======== DATASET ENTRIES
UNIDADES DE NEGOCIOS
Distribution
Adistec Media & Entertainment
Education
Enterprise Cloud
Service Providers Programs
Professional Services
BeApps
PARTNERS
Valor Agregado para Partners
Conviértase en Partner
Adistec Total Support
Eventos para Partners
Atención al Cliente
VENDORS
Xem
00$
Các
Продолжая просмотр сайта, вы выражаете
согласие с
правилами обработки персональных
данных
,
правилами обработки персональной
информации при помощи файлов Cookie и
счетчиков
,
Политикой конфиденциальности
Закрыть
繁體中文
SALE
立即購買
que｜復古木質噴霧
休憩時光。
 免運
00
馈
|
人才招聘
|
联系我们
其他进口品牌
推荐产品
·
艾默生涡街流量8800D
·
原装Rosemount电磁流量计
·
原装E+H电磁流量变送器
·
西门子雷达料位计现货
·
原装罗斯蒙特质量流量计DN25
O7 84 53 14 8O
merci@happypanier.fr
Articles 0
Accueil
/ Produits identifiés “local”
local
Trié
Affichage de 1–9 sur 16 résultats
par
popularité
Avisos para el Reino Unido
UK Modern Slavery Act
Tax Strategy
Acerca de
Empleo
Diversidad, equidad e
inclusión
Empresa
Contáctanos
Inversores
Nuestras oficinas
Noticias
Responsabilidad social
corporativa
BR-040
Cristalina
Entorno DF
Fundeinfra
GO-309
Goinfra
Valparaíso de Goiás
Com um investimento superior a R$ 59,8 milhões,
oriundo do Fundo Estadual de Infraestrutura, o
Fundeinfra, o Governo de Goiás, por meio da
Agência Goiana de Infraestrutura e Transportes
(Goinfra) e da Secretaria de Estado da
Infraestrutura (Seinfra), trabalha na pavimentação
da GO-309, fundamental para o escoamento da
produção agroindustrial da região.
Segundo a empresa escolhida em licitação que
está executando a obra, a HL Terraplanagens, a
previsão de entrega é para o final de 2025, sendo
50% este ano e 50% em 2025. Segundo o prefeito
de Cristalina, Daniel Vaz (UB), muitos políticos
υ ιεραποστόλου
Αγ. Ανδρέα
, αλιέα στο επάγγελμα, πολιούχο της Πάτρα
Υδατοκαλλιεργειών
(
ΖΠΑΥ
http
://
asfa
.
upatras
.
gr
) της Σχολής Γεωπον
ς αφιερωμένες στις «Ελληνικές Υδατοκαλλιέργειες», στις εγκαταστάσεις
================
- _WORK INSTRUCTIONS_
The answer is the full set of records above, repeated exactly.

- _EXERCISE ANSWER_
UNIDADES DE NEGOCIOS
Distribution
Adistec Media & Entertainment
Education
Enterprise Cloud
Service Providers Programs
Professional Services
BeApps
PARTNERS
Valor Agregado para Partners
Conviértase en Partner
Adistec Total Support
Eventos para Partners
Atención al Cliente
VENDORS
Xem
00$
Các
Продолжая просмотр сайта, вы выражаете
согласие с
правилами обработки персональных
данных
,
правилами обработки персональной
информации при помощи файлов Cookie и
счетчиков
,
Политикой конфиденциальности
Закрыть
繁體中文
SALE
立即購買
que｜復古木質噴霧
休憩時光。
 免運
00
馈
|
人才招聘
|
联系我们
其他进口品牌
推荐产品
·
艾默生涡街流量8800D
·
原装Rosemount电磁流量计
·
原装E+H电磁流量变送器
·
西门子雷达料位计现货
·
原装罗斯蒙特质量流量计DN25
O7 84 53 14 8O
merci@happypanier.fr
Articles 0
Accueil
/ Produits identifiés “local”
local
Trié
Affichage de 1–9 sur 16 résultats
par
popularité
Avisos para el Reino Unido
UK Modern Slavery Act
Tax Strategy
Acerca de
Empleo
Diversidad, equidad e
inclusión
Empresa
Contáctanos
Inversores
Nuestras oficinas
Noticias
Responsabilidad social
corporativa
BR-040
Cristalina
Entorno DF
Fundeinfra
GO-309
Goinfra
Valparaíso de Goiás
Com um investimento superior a R$ 59,8 milhões,
oriundo do Fundo Estadual de Infraestrutura, o
Fundeinfra, o Governo de Goiás, por meio da
Agência Goiana de Infraestrutura e Transportes
(Goinfra) e da Secretaria de Estado da
Infraestrutura (Seinfra), trabalha na pavimentação
da GO-309, fundamental para o escoamento da
produção agroindustrial da região.
Segundo a empresa escolhida em licitação que
está executando a obra, a HL Terraplanagens, a
previsão de entrega é para o final de 2025, sendo
50% este ano e 50% em 2025. Segundo o prefeito
de Cristalina, Daniel Vaz (UB), muitos políticos
υ ιεραποστόλου
Αγ. Ανδρέα
, αλιέα στο επάγγελμα, πολιούχο της Πάτρα
Υδατοκαλλιεργειών
(
ΖΠΑΥ
http
://
asfa
.
upatras
.
gr
) της Σχολής Γεωπον
ς αφιερωμένες στις «Ελληνικές Υδατοκαλλιέργειες», στις εγκαταστάσεις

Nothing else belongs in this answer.